One way to get around this restriction is to borrow from your 401(k) instead of taking an early withdrawal. As long as you pay the money back into the account within five years, you’ll pay no tax or penalty. However, you’ll still have to pay interest and fees on the loan.
Also, if you lose your job or change jobs, the plan sponsor can require you to either pay back the loan immediately or treat the balance as a withdrawal, paying all tax and penalties.
The bottom line is that putting your money in a 401(k) makes it much harder to get at it if you need it. That doesn’t mean you shouldn’t invest in your 401(k), but you should take care not to invest too much. Make sure you’re leaving enough money in accessible accounts to meet all your everyday needs and pay for emergencies.

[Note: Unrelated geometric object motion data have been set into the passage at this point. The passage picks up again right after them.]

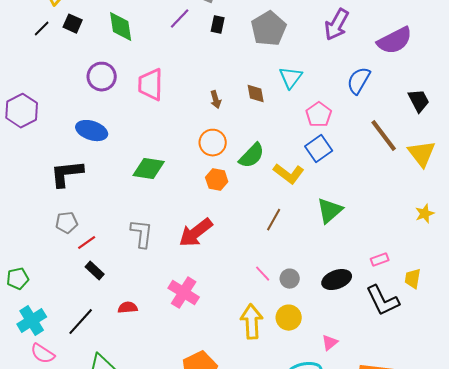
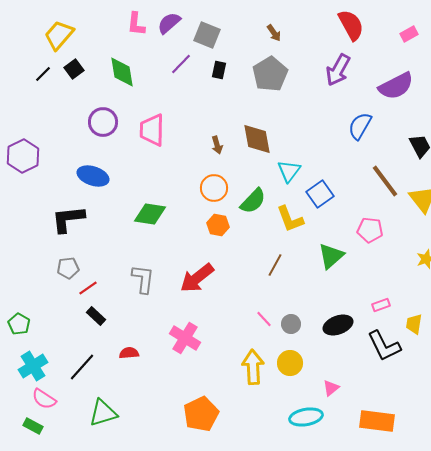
black square: (73, 24) -> (74, 69), turned 30
cyan triangle: (291, 78) -> (289, 171), moved
brown diamond: (256, 94) -> (257, 139), size x1.6
pink pentagon: (319, 115) -> (370, 230), moved, turned -30
yellow L-shape: (289, 174) -> (290, 219), turned 32
green pentagon: (18, 279) -> (19, 324), turned -30

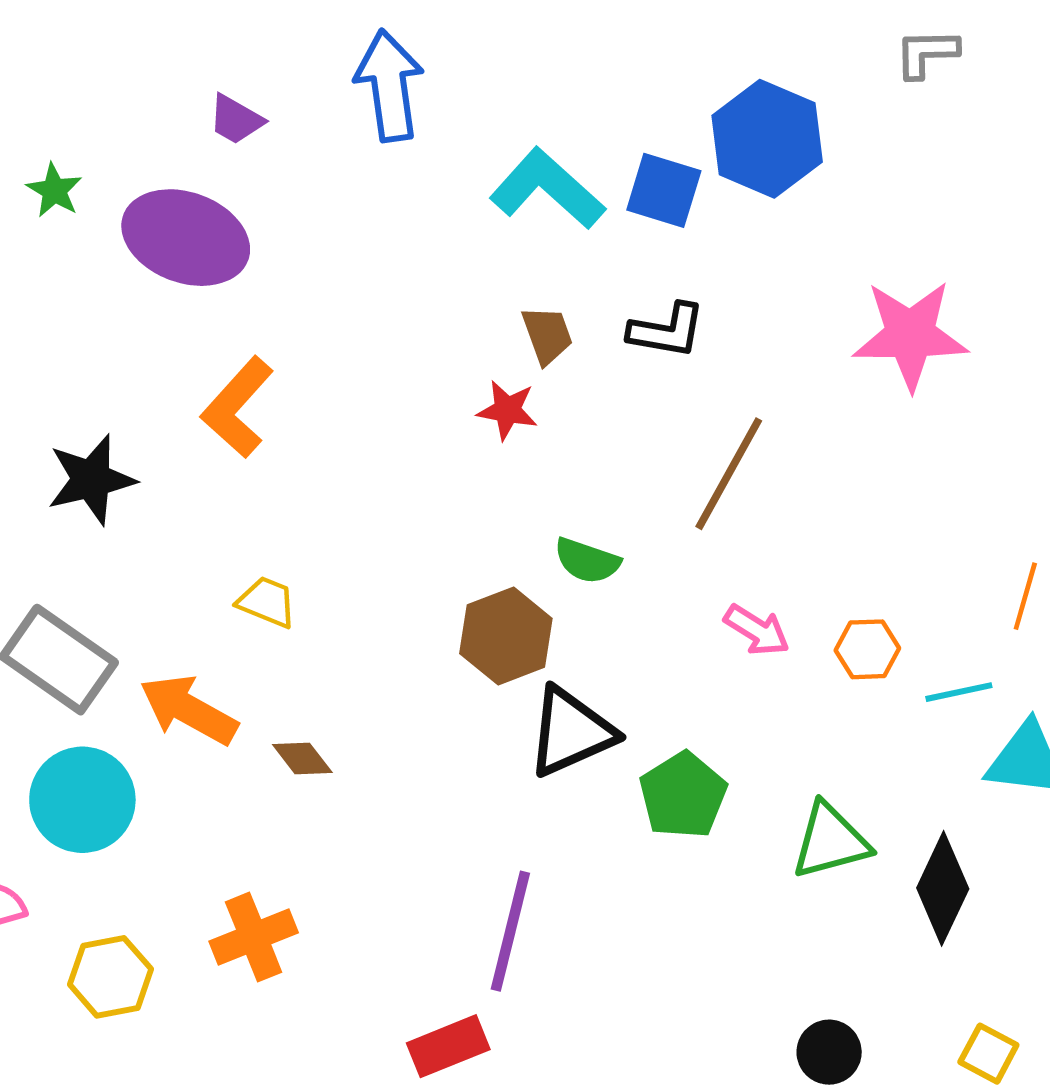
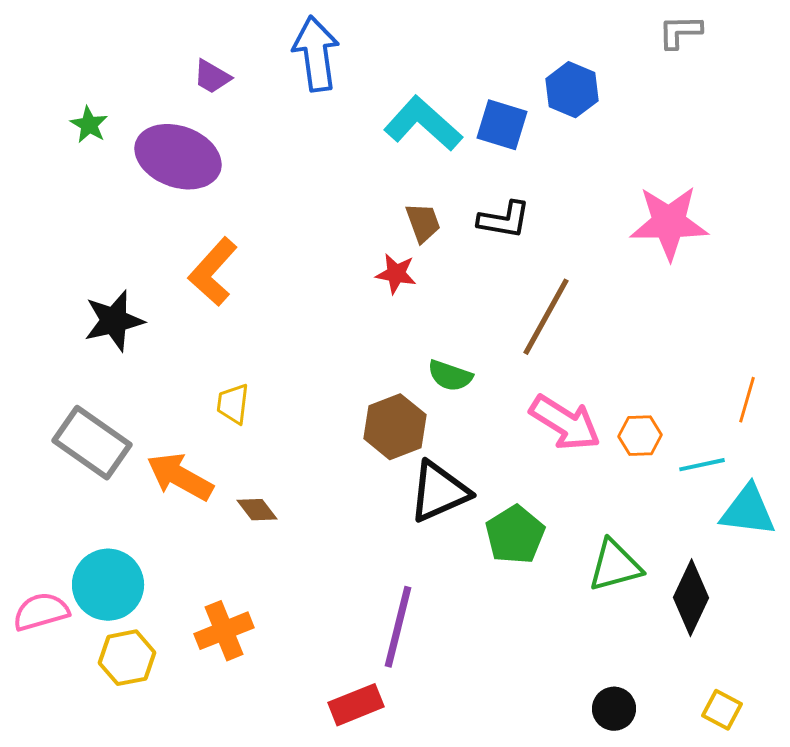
blue hexagon: (767, 139) -> (572, 90), size x0.7
yellow trapezoid: (267, 602) -> (233, 404), turned -105
pink arrow: (757, 630) -> (565, 423), size x1.6
cyan circle: (82, 800) -> (108, 585), moved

2. Your Investment Choices Are Limited
Although 401(k) plans generally offer different funds for you to invest in, they can only provide a limited number of investment options. That can be a good thing since too many choices could be overwhelming. It’s easier to choose from an assortment of a dozen funds than to evaluate hundreds of different options.
However, the specific plans your 401(k) offers aren’t always the best possible choices. Sometimes they charge higher fees or earn lower returns than other funds of the same type, such as stocks or bonds. And sometimes your 401(k) doesn’t give you access to a particular type of investment that interests you, such as energy stocks.
Again, this doesn’t mean you shouldn’t put any money in your 401(k), especially if you’re getting matching contributions from your employer. But it’s a good reason to think about investing some of your money outside of your 401(k), as well. You won’t be able to use pretax dollars, but you’ll have more choices, some of which could give you a better return.
If you have access to a 401(k) plan at work, it makes sense to do some of your investing this way. At a minimum, you should put in enough of your salary to take full advantage of any employer match.
However, it doesn’t make sense to tie up all your money in your 401(k). You should keep some of it in an emergency fund so you won’t have to tap your 401(k) in a crisis. And if you can spare the cash, it’s also a good idea to put some into taxable accounts, which can offer a wider choice of investments and lower fees.
Of course, all of this is a moot point if your workplace doesn’t offer a 401(k). If you have a job without benefits, look into other retirement plans such as IRAs, which offer similar tax advantages.
And if you’re self-employed, consider a solo 401(k), which works like a 401(k) where you are both the employer and the employee.